Not falling out with Simon Stevens was important. There was a decidedly tetchy period early on in their relationship – or, at least, in the relationship between Stevens and May’s closest advisers, who started briefing the media against him. But she saw sense. And it was, of course, Stevens who helped create the climate that helped her to announce, as the NHS’s 70th birthday present, a long-term settlement for the NHS.
‘Ah!’ I can hear you say, ‘but it is less than the sum that the combined wisdom of the three big health think tanks said was needed.’ And to judge whether it is enough, even on its own terms, we have to await the Spending Review – even assuming this government gets to an autumn statement. The promised 3.4 per cent a year real-terms increase covers only NHS England’s current expenditure. The monies for capital expenditure, public health, social care, research and training (and workforce is probably the NHS’s most immediate pressing problem) are all still awaited. If those figures are bad, the current settlement for will look worse.
But before you dismiss it entirely, reflect on this. It is only the second time in its entire history that the NHS has been given a long-term settlement. And if it is not perfection, it remains a platform on which more might be built – depending on the performance of the economy and the willingness of the electorate to pay more in taxes. Furthermore, it was delivered by May against the wishes of her Chancellor, Philip Hammond, on the entirely understandable grounds that no Chancellor wants their hands tied by someone else for five years out. Gordon Brown, you may remember, was furious when Tony Blair announced his long-term pledge on NHS spending. But Brown had to, and did, deliver that.
May probably also deserves some credit for pushing mental health further up the agenda.
So, when it comes to health, history may be kinder to her than her immediate critics allow. It is, of course, true that many a headline measure of performance has got worse during her tenure, and the settlement might not stick. It will depend on others honouring it. But sometimes people are eventually remembered for the announcements they made for the long term, not just for what happened in the short term.

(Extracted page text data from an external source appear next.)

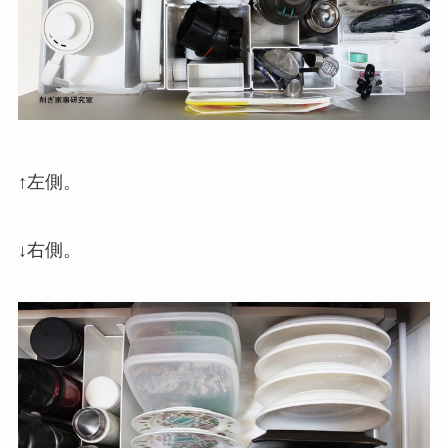
↑左側。
↓右側。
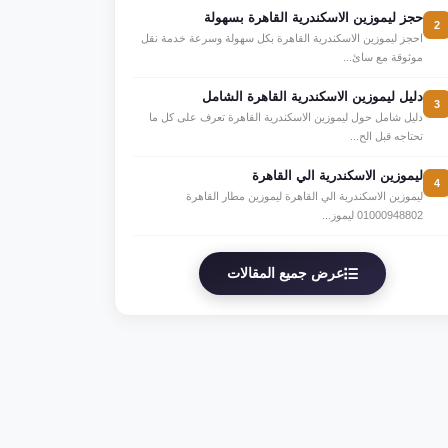
حجز ليموزين الاسكندرية القاهرة بسهولة
2
احجز ليموزين الاسكندرية القاهرة بكل سهولة وسرعة خدمة نقل
موثوقة مع سائ...
دليل ليموزين الاسكندرية القاهرة الشامل
3
دليل شامل حول ليموزين الاسكندرية القاهرة تعرف على كل ما
تحتاجه قبل الح...
ليموزين الاسكندرية الي القاهرة
4
ليموزين الاسكندرية الي القاهرة ليموزين مطار القاهرة
01000948802 ليموز...
عرض جميع المقالات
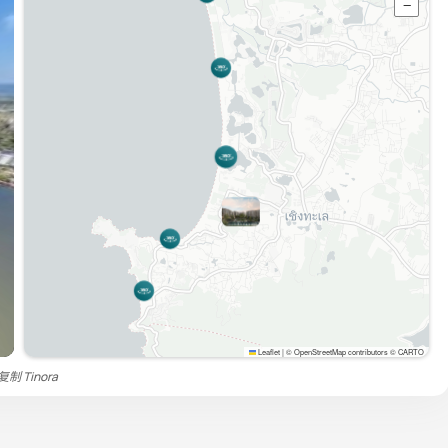
−
Leaflet
|
© OpenStreetMap contributors © CARTO
禁复制
Tinora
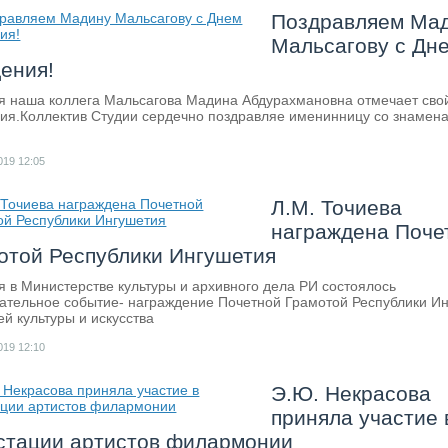
Поздравляем Ма
Мальсагову с Дн
ения!
я наша коллега Мальсагова Мадина Абдурахмановна отмечает сво
ия.Коллектив Студии сердечно поздравляе именинницу со знамен
019
12:05
Л.М. Точиева
награждена Поче
отой Республики Ингушетия
я в Министерстве культуры и архивного дела РИ состоялось
ательное событие- награждение Почетной Грамотой Республики И
ей культуры и искусства
019
12:10
Э.Ю. Некрасова
приняла участие 
стации артистов филармонии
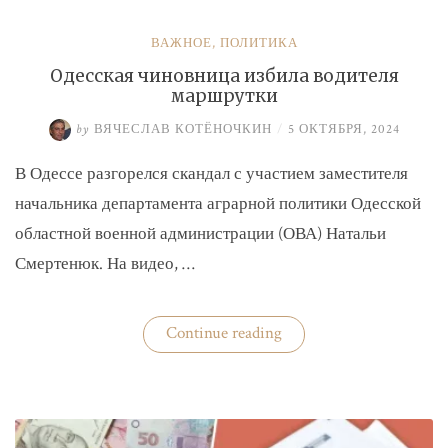
ВАЖНОЕ
,
ПОЛИТИКА
Одесская чиновница избила водителя
маршрутки
by
ВЯЧЕСЛАВ КОТЁНОЧКИН
/
5 ОКТЯБРЯ, 2024
В Одессе разгорелся скандал с участием заместителя
начальника департамента аграрной политики Одесской
областной военной администрации (ОВА) Натальи
Смертенюк. На видео, …
«Одесская
Continue reading
чиновница
избила
водителя
маршрутки»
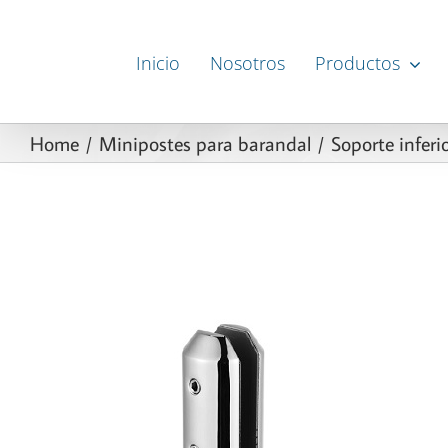
Skip
to
Inicio
Nosotros
Productos
content
Home
Minipostes para barandal
Soporte inferi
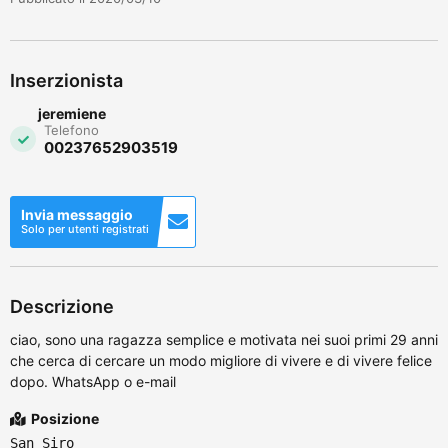
Inserzionista
jeremiene
Telefono
00237652903519
Invia messaggio
Solo per utenti registrati
Descrizione
ciao, sono una ragazza semplice e motivata nei suoi primi 29 anni
che cerca di cercare un modo migliore di vivere e di vivere felice
dopo. WhatsApp o e-mail
Posizione
San Siro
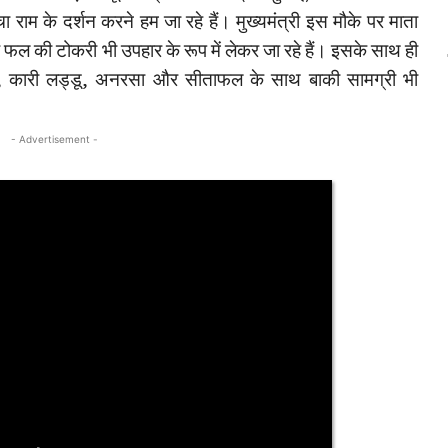
ंचा राम के दर्शन करने हम जा रहे हैं। मुख्यमंत्री इस मौके पर माता
 फल की टोकरी भी उपहार के रूप में लेकर जा रहे हैं। इसके साथ ही
्त्र, कारी लड्डू, अनरसा और सीताफल के साथ बाकी सामग्री भी
- Advertisement -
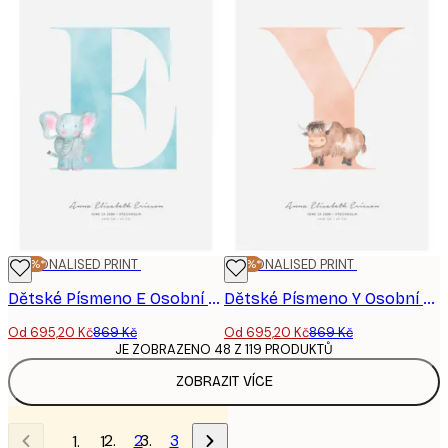
-20%*
PERSONALISED PRINT
-20%*
PERSONALISED PRINT
Dětské Písmeno E Osobní Plakát
Dětské Písmeno Y Osobní Plakát
Od 695,20 Kč
869 Kč
Od 695,20 Kč
869 Kč
JE ZOBRAZENO 48 Z 119 PRODUKTŮ
ZOBRAZIT VÍCE
2
3
1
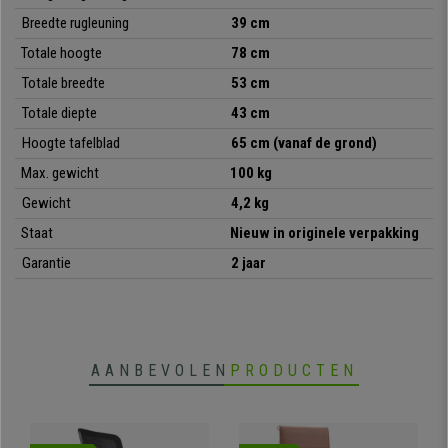
Breedte rugleuning
39 cm
•
Ideaal voor vergaderruimtes
Totale hoogte
78 cm
• Comfortabele zit- en rugstructuur
•
Stalen frame met 4 chromen poten
Totale breedte
53 cm
• Zeer praktisch en veelzijdig
Totale diepte
43 cm
Hoogte tafelblad
65 cm (vanaf de grond)
Max. gewicht
100 kg
Gewicht
4,2 kg
Staat
Nieuw in originele verpakking
Garantie
2 jaar
AANBEVOLEN
PRODUCTEN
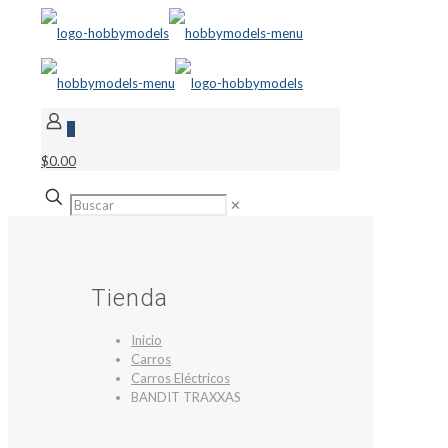
0
$0.00
✕
Tienda
Inicio
Carros
Carros Eléctricos
BANDIT TRAXXAS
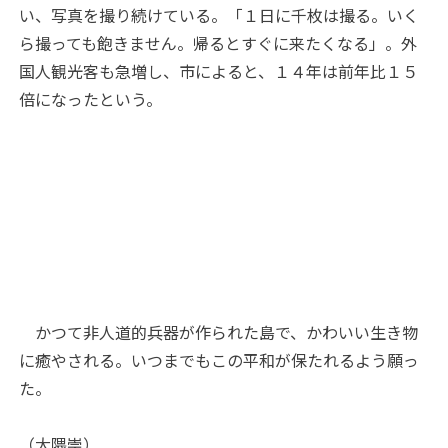
い、写真を撮り続けている。「１日に千枚は撮る。いく
ら撮っても飽きません。帰るとすぐに来たくなる」。外
国人観光客も急増し、市によると、１４年は前年比１５
倍になったという。
かつて非人道的兵器が作られた島で、かわいい生き物
に癒やされる。いつまでもこの平和が保たれるよう願っ
た。
（大隈崇）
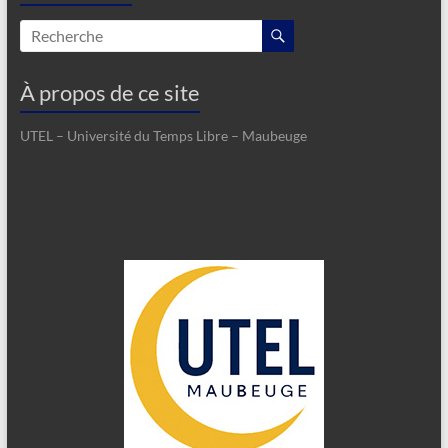
À propos de ce site
UTEL – Université du Temps Libre – Maubeuge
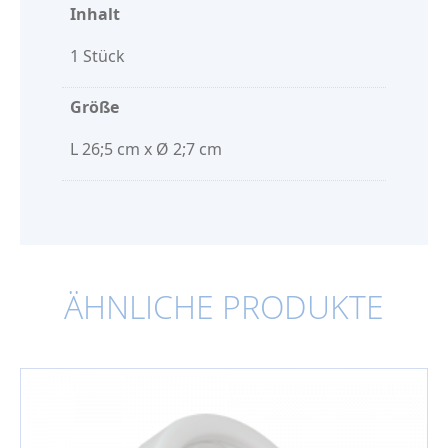
Inhalt
1 Stück
Größe
L 26;5 cm x Ø 2;7 cm
ÄHNLICHE PRODUKTE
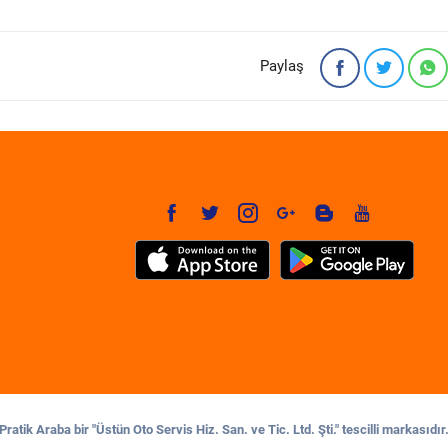
Paylaş
Pratik Araba bir "Üstün Oto Servis Hiz. San. ve Tic. Ltd. Şti." tescilli markasıdır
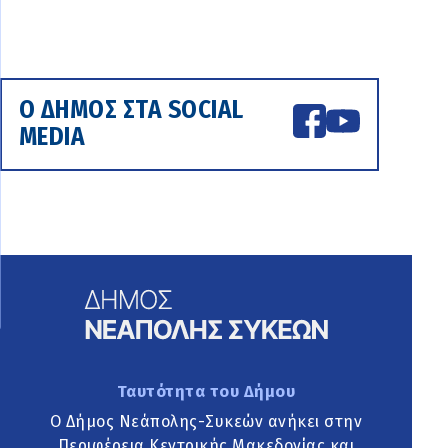
Ο ΔΗΜΟΣ ΣΤΑ SOCIAL
MEDIA
Ταυτότητα του Δήμου
Ο Δήμος Νεάπολης-Συκεών ανήκει στην
Περιφέρεια Κεντρικής Μακεδονίας και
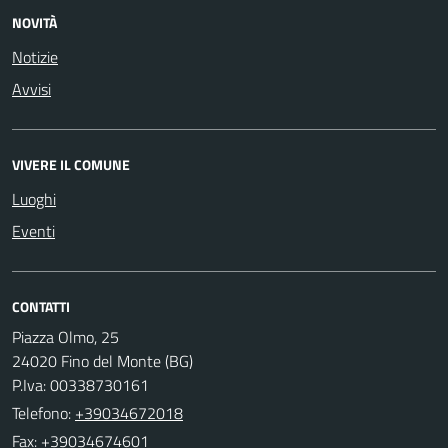
NOVITÀ
Notizie
Avvisi
VIVERE IL COMUNE
Luoghi
Eventi
CONTATTI
Piazza Olmo, 25
24020 Fino del Monte (BG)
P.Iva: 00338730161
Telefono:
+39034672018
Fax: +39034674601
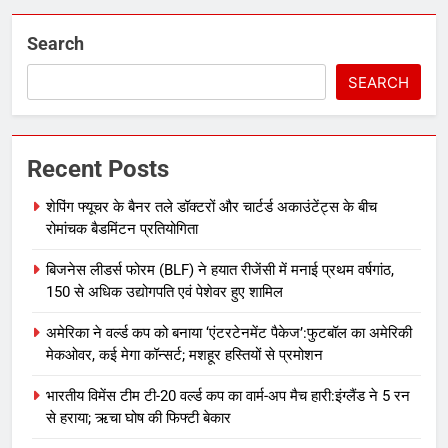
Search
SEARCH
Recent Posts
शेपिंग फ्यूचर के बैनर तले डॉक्टरों और चार्टर्ड अकाउंटेंट्स के बीच
रोमांचक बैडमिंटन प्रतियोगिता
बिजनेस लीडर्स फोरम (BLF) ने हयात रीजेंसी में मनाई प्रथम वर्षगांठ,
150 से अधिक उद्योगपति एवं पेशेवर हुए शामिल
अमेरिका ने वर्ल्ड कप को बनाया ‘एंटरटेनमेंट पैकेज’:फुटबॉल का अमेरिकी
मेकओवर, कई मेगा कॉन्सर्ट; मशहूर हस्तियों से प्रमोशन
भारतीय विमेंस टीम टी-20 वर्ल्ड कप का वार्म-अप मैच हारी:इंग्लैंड ने 5 रन
से हराया; ऋचा घोष की फिफ्टी बेकार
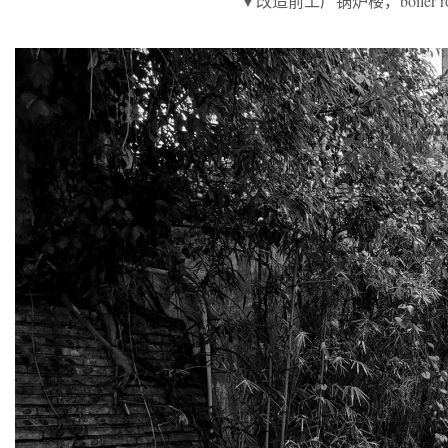
▼改造前工厂锅炉楼，boiler room b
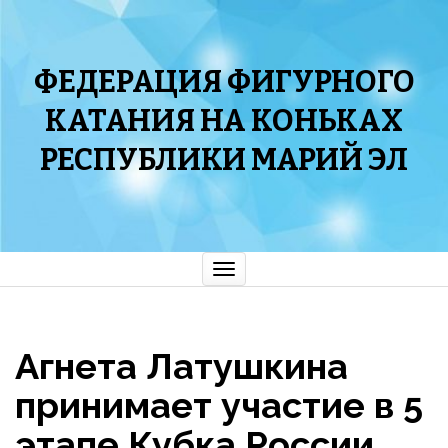
ФЕДЕРАЦИЯ ФИГУРНОГО
КАТАНИЯ НА КОНЬКАХ
РЕСПУБЛИКИ МАРИЙ ЭЛ
Показать/
Скрыть
навигацию
Агнета Латушкина
принимает участие в 5
этапе Кубка России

In health itself, there is a neat parallel – though not one she will immediately welcome. Enoch Powell, on his departure as Minister of Health, was remembered as a slash and burner. He got engaged in bitter a dispute over nurses’ pay that was at least as bad as Hunt’s over the junior doctors’ contract. He doubled NHS prescription charges and raised others. He switched much more of the funding to National Insurance and away from general taxation. That raised money, but also meant that the better off contributed less. The shift was described, somewhat hyperbolically, by the welfare state guru Richard Titmuss as ‘the final stick of dynamite under the welfare state’. But the extra cash Powell raised helped to persuade the Treasury to give him the money to launch the mighty Hospital Plan – the first proper building programme the NHS had seen since its foundation nearly 15 years earlier. And he made the famous ‘water towers’ speech, which announced the closure of the great Victorian lunatic asylums. Those two things mean that – whatever else he is remembered for – Powell ranks in most historians’ eyes as one of the great health ministers. May is unlikely ever to rank so high. But for the NHS settlement, some credit is due.